►

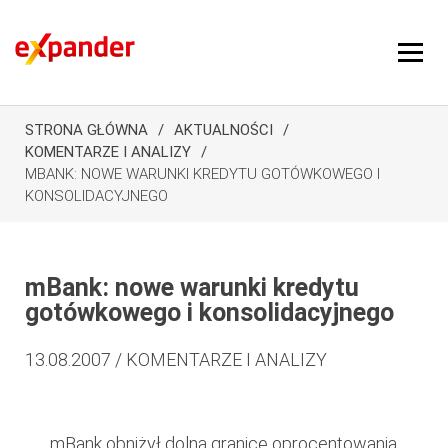
STRONA GŁÓWNA
AKTUALNOŚCI
KOMENTARZE I ANALIZY
MBANK: NOWE WARUNKI KREDYTU GOTÓWKOWEGO I
KONSOLIDACYJNEGO
mBank: nowe warunki kredytu
gotówkowego i konsolidacyjnego
13.08.2007 / KOMENTARZE I ANALIZY
mBank obniżył dolną granicę oprocentowania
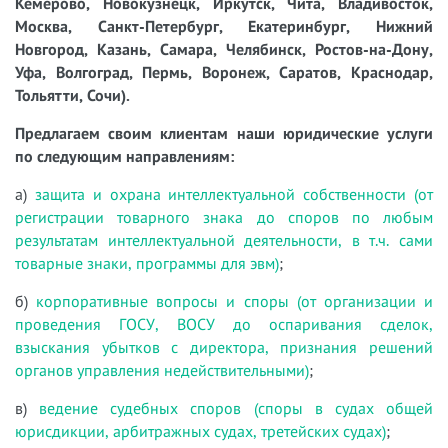
Кемерово, Новокузнецк, Иркутск, Чита, Владивосток,
Москва, Санкт-Петербург, Екатеринбург, Нижний
Новгород, Казань, Самара, Челябинск, Ростов-на-Дону,
Уфа, Волгоград, Пермь, Воронеж, Саратов, Краснодар,
Тольятти, Сочи).
Предлагаем своим клиентам наши юридические услуги
по следующим направлениям:
а)
защита и охрана интеллектуальной собственности (от
регистрации товарного знака до споров по любым
результатам интеллектуальной деятельности, в т.ч. сами
товарные знаки, программы для эвм)
;
б)
корпоративные вопросы и споры (от организации и
проведения ГОСУ, ВОСУ до оспаривания сделок,
взыскания убытков с директора, признания решений
органов управления недействительными)
;
в)
ведение судебных споров (споры в судах общей
юрисдикции, арбитражных судах, третейских судах)
;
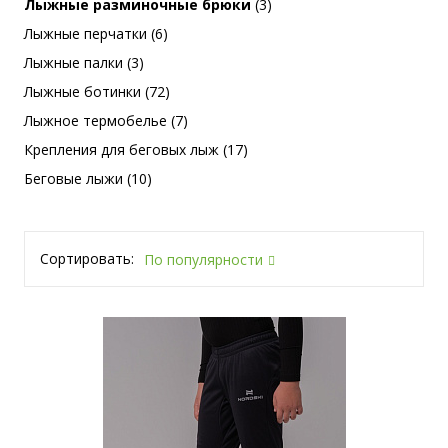
Лыжные разминочные брюки
(3)
Лыжные перчатки (6)
Лыжные палки (3)
Лыжные ботинки (72)
Лыжное термобелье (7)
Крепления для беговых лыж (17)
Беговые лыжи (10)
Сортировать:
По популярности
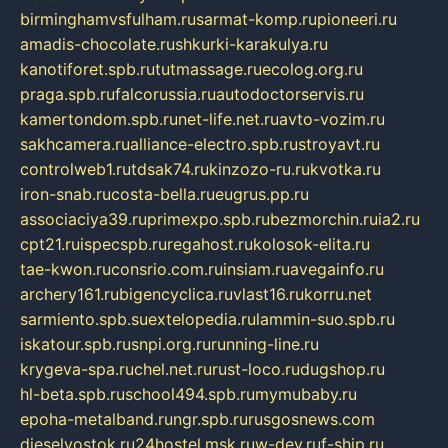
birminghamvsfulham.ru
sarmat-komp.ru
pioneeri.ru
amadis-chocolate.ru
shkurki-karakulya.ru
kanotiforet.spb.ru
tutmassage.ru
ecolog.org.ru
praga.spb.ru
falcorussia.ru
autodoctorservis.ru
kamertondom.spb.ru
net-life.net.ru
avto-vozim.ru
sakhcamera.ru
alliance-electro.spb.ru
stroyavt.ru
controlweb1.ru
tdsak74.ru
kinzozo-ru.ru
kvotka.ru
iron-snab.ru
costa-bella.ru
eugrus.pp.ru
associaciya39.ru
primexpo.spb.ru
bezmorchin.ru
ia2.ru
cpt21.ru
ispecspb.ru
regahost.ru
kolosok-elita.ru
tae-kwon.ru
consrio.com.ru
insiam.ru
avegainfo.ru
archery161.ru
bigencyclica.ru
vlast16.ru
korru.net
sarmiento.spb.su
extelopedia.ru
lammin-suo.spb.ru
iskatour.spb.ru
snpi.org.ru
running-line.ru
krygeva-spa.ru
chel.net.ru
rust-loco.ru
dugshop.ru
hl-beta.spb.ru
school494.spb.ru
mymubaby.ru
epoha-metalband.ru
ngr.spb.ru
rusgosnews.com
dieselvostok.ru
24hostel.msk.ru
w-dev.ru
f-ship.ru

◄

Exercise details:
Your answer must be the exact lines from the start of the data through the line with "eugrus.pp.ru", inclusive, and nothing else; pictures do not belong in it.

Reply:
STRONA GŁÓWNA
AKTUALNOŚCI
KOMENTARZE I ANALIZY
MBANK: NOWE WARUNKI KREDYTU GOTÓWKOWEGO I
KONSOLIDACYJNEGO
mBank: nowe warunki kredytu
gotówkowego i konsolidacyjnego
13.08.2007 / KOMENTARZE I ANALIZY
mBank obniżył dolną granicę oprocentowania
Кемерово, Новокузнецк, Иркутск, Чита, Владивосток,
Москва, Санкт-Петербург, Екатеринбург, Нижний
Новгород, Казань, Самара, Челябинск, Ростов-на-Дону,
Уфа, Волгоград, Пермь, Воронеж, Саратов, Краснодар,
Тольятти, Сочи).
Предлагаем своим клиентам наши юридические услуги
по следующим направлениям:
а)
защита и охрана интеллектуальной собственности (от
регистрации товарного знака до споров по любым
результатам интеллектуальной деятельности, в т.ч. сами
товарные знаки, программы для эвм)
;
б)
корпоративные вопросы и споры (от организации и
проведения ГОСУ, ВОСУ до оспаривания сделок,
взыскания убытков с директора, признания решений
органов управления недействительными)
;
в)
ведение судебных споров (споры в судах общей
юрисдикции, арбитражных судах, третейских судах)
;
Лыжные разминочные брюки
(3)
Лыжные перчатки (6)
Лыжные палки (3)
Лыжные ботинки (72)
Лыжное термобелье (7)
Крепления для беговых лыж (17)
Беговые лыжи (10)
Сортировать:
По популярности
birminghamvsfulham.ru
sarmat-komp.ru
pioneeri.ru
amadis-chocolate.ru
shkurki-karakulya.ru
kanotiforet.spb.ru
tutmassage.ru
ecolog.org.ru
praga.spb.ru
falcorussia.ru
autodoctorservis.ru
kamertondom.spb.ru
net-life.net.ru
avto-vozim.ru
sakhcamera.ru
alliance-electro.spb.ru
stroyavt.ru
controlweb1.ru
tdsak74.ru
kinzozo-ru.ru
kvotka.ru
iron-snab.ru
costa-bella.ru
eugrus.pp.ru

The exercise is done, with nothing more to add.